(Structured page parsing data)
....
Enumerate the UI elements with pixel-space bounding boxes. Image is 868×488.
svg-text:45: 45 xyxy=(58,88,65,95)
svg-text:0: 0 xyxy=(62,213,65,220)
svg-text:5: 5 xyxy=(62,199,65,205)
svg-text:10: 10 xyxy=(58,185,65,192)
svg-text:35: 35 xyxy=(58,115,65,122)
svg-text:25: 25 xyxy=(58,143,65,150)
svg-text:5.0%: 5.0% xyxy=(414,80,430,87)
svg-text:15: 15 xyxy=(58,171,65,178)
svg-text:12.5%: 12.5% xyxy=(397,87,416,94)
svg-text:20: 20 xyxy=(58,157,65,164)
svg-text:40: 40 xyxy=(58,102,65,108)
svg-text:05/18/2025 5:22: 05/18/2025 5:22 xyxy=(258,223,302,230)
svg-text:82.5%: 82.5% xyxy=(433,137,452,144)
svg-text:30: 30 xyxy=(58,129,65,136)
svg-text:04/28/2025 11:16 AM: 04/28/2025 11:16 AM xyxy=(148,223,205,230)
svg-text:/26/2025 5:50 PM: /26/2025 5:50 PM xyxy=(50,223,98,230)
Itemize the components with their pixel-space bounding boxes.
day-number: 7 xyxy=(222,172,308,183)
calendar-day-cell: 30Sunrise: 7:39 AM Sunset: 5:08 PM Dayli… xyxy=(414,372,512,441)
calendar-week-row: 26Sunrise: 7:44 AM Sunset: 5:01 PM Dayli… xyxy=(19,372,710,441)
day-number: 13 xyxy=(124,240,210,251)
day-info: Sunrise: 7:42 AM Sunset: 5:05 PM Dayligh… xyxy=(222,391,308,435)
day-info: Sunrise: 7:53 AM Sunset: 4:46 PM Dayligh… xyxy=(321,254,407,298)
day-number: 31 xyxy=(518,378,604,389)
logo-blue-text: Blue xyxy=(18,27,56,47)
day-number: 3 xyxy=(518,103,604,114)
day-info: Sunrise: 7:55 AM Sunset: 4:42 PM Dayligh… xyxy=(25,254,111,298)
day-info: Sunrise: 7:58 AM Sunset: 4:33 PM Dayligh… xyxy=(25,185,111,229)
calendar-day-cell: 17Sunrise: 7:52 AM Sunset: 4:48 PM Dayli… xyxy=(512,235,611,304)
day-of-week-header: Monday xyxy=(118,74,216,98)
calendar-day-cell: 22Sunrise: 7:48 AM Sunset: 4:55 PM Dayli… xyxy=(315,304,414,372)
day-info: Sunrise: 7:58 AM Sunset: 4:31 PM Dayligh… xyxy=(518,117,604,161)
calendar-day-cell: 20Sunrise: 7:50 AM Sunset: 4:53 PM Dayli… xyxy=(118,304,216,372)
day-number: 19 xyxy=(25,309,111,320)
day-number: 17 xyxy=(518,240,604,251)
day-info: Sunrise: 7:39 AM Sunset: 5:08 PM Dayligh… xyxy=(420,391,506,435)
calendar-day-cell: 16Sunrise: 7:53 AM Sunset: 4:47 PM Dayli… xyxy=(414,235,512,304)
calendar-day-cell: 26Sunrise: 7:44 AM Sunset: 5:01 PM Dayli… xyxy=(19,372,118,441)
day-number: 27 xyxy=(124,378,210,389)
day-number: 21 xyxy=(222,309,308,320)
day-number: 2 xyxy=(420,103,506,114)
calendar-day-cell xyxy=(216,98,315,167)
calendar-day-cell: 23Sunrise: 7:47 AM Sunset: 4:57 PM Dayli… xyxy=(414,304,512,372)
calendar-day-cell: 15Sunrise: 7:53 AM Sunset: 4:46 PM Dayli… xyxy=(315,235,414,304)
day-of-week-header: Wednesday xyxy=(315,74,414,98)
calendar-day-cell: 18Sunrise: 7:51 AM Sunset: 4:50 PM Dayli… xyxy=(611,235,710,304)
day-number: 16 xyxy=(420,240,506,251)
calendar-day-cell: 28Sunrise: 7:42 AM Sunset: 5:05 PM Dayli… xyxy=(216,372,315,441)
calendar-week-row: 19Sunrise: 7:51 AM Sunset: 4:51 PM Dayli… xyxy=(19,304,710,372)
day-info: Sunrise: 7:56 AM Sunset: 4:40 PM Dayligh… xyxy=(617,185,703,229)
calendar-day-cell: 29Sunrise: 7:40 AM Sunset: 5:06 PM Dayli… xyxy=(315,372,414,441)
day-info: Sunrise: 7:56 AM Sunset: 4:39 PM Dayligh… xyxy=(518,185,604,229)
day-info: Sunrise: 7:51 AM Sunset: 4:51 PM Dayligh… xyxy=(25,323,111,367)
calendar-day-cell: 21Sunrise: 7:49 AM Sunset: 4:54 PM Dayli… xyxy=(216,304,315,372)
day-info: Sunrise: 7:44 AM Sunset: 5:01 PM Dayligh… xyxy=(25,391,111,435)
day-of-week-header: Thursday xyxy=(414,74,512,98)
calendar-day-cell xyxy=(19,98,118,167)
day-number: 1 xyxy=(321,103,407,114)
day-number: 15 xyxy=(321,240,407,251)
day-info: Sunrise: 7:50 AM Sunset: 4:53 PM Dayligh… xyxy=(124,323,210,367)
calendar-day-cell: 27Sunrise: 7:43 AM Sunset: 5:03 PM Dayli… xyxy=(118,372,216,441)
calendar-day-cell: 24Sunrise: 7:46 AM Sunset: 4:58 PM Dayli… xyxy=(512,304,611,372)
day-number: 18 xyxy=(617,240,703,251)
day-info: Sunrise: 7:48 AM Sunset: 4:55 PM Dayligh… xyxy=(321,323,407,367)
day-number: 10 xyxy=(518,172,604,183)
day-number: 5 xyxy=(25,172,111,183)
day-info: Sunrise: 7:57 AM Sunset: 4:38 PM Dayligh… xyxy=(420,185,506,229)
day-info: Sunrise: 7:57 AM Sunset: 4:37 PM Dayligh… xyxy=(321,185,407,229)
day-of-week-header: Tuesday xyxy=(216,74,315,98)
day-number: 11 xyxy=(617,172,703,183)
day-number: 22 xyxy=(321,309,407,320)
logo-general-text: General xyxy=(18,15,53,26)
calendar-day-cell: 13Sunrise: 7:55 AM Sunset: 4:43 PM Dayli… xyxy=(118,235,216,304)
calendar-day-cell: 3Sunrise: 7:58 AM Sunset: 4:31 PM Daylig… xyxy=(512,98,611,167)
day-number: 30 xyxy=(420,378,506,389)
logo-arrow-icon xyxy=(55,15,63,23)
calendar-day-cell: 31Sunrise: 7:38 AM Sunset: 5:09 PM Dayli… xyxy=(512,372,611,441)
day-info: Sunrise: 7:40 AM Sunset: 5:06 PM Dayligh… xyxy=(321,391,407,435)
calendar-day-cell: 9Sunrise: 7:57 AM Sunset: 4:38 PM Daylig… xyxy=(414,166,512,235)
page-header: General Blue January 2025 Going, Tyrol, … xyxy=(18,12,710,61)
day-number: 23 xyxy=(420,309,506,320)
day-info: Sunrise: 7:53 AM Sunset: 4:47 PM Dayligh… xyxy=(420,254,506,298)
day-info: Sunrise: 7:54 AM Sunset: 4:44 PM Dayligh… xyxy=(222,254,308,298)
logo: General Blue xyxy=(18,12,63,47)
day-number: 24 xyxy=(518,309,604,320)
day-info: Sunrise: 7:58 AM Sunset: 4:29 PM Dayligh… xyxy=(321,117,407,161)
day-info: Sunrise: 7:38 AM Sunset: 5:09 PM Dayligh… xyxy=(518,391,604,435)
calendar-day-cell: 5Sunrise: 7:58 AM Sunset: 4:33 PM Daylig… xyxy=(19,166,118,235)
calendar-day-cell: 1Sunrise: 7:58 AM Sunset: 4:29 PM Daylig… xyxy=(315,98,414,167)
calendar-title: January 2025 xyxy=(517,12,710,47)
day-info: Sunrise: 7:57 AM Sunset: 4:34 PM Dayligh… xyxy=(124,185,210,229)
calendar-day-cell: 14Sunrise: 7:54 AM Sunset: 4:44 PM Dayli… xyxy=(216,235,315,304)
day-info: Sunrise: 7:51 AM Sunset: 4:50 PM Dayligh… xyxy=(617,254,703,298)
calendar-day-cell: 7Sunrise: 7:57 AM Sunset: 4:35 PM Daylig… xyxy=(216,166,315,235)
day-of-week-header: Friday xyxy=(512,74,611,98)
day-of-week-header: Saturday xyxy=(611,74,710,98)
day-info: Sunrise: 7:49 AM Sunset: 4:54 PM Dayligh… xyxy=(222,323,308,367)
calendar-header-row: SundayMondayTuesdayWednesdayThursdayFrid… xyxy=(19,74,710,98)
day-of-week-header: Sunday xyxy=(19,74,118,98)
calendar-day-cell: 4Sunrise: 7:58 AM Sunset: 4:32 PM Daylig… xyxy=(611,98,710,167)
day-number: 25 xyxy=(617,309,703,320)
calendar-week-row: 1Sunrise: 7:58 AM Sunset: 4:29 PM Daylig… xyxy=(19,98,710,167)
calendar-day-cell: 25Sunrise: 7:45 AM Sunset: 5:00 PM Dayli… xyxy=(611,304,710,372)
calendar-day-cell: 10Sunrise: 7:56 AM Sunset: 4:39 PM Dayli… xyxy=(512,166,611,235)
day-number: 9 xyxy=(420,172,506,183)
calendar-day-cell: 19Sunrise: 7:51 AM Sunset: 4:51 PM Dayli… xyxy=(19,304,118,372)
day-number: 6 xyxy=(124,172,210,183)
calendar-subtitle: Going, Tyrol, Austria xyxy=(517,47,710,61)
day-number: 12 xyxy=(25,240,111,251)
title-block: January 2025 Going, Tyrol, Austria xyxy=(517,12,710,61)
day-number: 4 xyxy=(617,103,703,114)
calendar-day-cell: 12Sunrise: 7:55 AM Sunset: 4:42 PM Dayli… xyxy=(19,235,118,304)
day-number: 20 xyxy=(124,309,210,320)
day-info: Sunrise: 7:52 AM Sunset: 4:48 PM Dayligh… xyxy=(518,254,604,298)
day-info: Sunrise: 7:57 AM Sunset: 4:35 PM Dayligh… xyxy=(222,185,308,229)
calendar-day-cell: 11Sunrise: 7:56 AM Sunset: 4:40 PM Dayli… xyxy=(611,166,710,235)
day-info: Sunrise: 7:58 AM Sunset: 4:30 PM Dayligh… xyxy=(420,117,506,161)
....
Activity >>
Please copy each line of the records above in which the word "week" can be found.

Written answer >>
calendar-week-row: 26Sunrise: 7:44 AM Sunset: 5:01 PM Dayli… xyxy=(19,372,710,441)
day-of-week-header: Monday xyxy=(118,74,216,98)
day-of-week-header: Wednesday xyxy=(315,74,414,98)
calendar-week-row: 19Sunrise: 7:51 AM Sunset: 4:51 PM Dayli… xyxy=(19,304,710,372)
day-of-week-header: Thursday xyxy=(414,74,512,98)
day-of-week-header: Tuesday xyxy=(216,74,315,98)
day-of-week-header: Friday xyxy=(512,74,611,98)
day-of-week-header: Saturday xyxy=(611,74,710,98)
day-of-week-header: Sunday xyxy=(19,74,118,98)
calendar-week-row: 1Sunrise: 7:58 AM Sunset: 4:29 PM Daylig… xyxy=(19,98,710,167)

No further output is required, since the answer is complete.